Hector Flores

Posted on Jun 11 • Edited on Jun 16 • Originally published at htek.dev

I Replaced Playwright With Raw CDP

#ai #devex #testing #automation

The Agent Made a Better Call Than I Would Have

I was building a responsive design testing pipeline for a client project. The goal was simple: capture screenshots of every page section at 11 viewport sizes, feed them to an AI vision model, get a structured report of what's broken.

I handed the task to an agent and expected Playwright. It's the obvious choice — well-documented, clean API, every tutorial defaults to it. The agent had a different idea.

It reached for raw Chrome DevTools Protocol over WebSocket. No Playwright, no Puppeteer — just JSON-RPC messages sent directly to Chrome. When I dug into why, the answer was immediate: Playwright was failing to resize the browser window correctly at certain viewport dimensions. Direct Emulation.setDeviceMetricsOverride via CDP handled it cleanly. No abstraction layer fighting against you. Just a direct instruction to the browser.

I kept it.

That wasn't even the interesting part. What the agent built next — the approach it invented for getting AI to analyze multiple screenshots — turned out to be a general pattern I hadn't encountered before. I've started calling it compaction.

The Responsive Testing Problem

Manual responsive testing is one of those things that sounds manageable until you try to do it systematically.
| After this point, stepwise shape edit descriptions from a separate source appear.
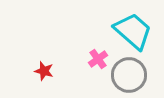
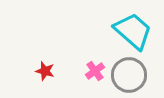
pink cross: moved 3 px left, 12 px down
red star: moved 1 px right
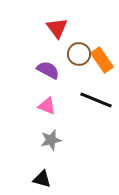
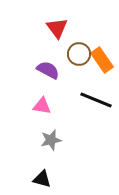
pink triangle: moved 5 px left; rotated 12 degrees counterclockwise
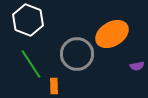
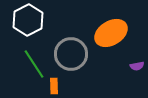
white hexagon: rotated 12 degrees clockwise
orange ellipse: moved 1 px left, 1 px up
gray circle: moved 6 px left
green line: moved 3 px right
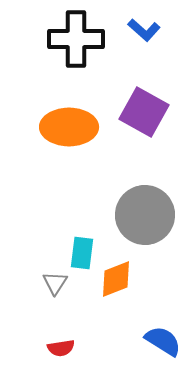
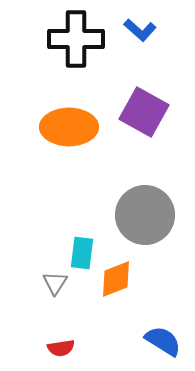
blue L-shape: moved 4 px left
Eleven viewport sizes across a multi-section page with a password gate. That's potentially hundreds of screenshots. Reviewing them by hand isn't a workflow; it's a punishment.

You could automate the comparison with perceptual diff tools like Chromatic or Percy, but those require baseline screenshots and tell you that something changed — not whether the layout is actually correct. A broken layout you've never seen before passes as "no regression."

What I wanted was something different: an AI that could look at a layout and say "this section is cropped at 390px, that column collapses wrong at 768px, this text is illegible on ultrawide." Natural language, structural, semantic feedback — not a pixel diff.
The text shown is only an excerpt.